_Exercise_. Give back exactly the lines from the beginning of the listing below to the line holding "Scathing Attack", both ends included; the pictures stay out.

_Supplied data_.
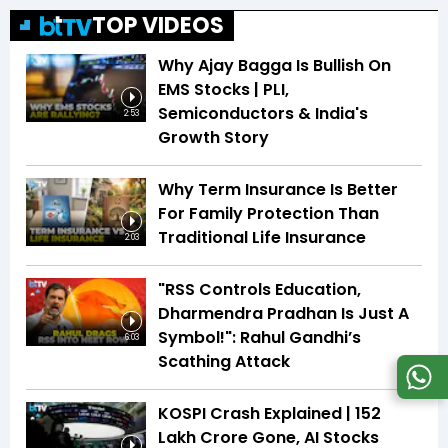
TOP VIDEOS
Why Ajay Bagga Is Bullish On
EMS Stocks | PLI,
Semiconductors & India's
2:53
Growth Story
Why Term Insurance Is Better
For Family Protection Than
Traditional Life Insurance
2:03
"RSS Controls Education,
Dharmendra Pradhan Is Just A
Symbol!": Rahul Gandhi’s
6:03
Scathing Attack
KOSPI Crash Explained | ₹152
Lakh Crore Gone, AI Stocks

_Response for this exercise_.
TOP VIDEOS
Why Ajay Bagga Is Bullish On
EMS Stocks | PLI,
Semiconductors & India's
2:53
Growth Story
Why Term Insurance Is Better
For Family Protection Than
Traditional Life Insurance
2:03
"RSS Controls Education,
Dharmendra Pradhan Is Just A
Symbol!": Rahul Gandhi’s
6:03
Scathing Attack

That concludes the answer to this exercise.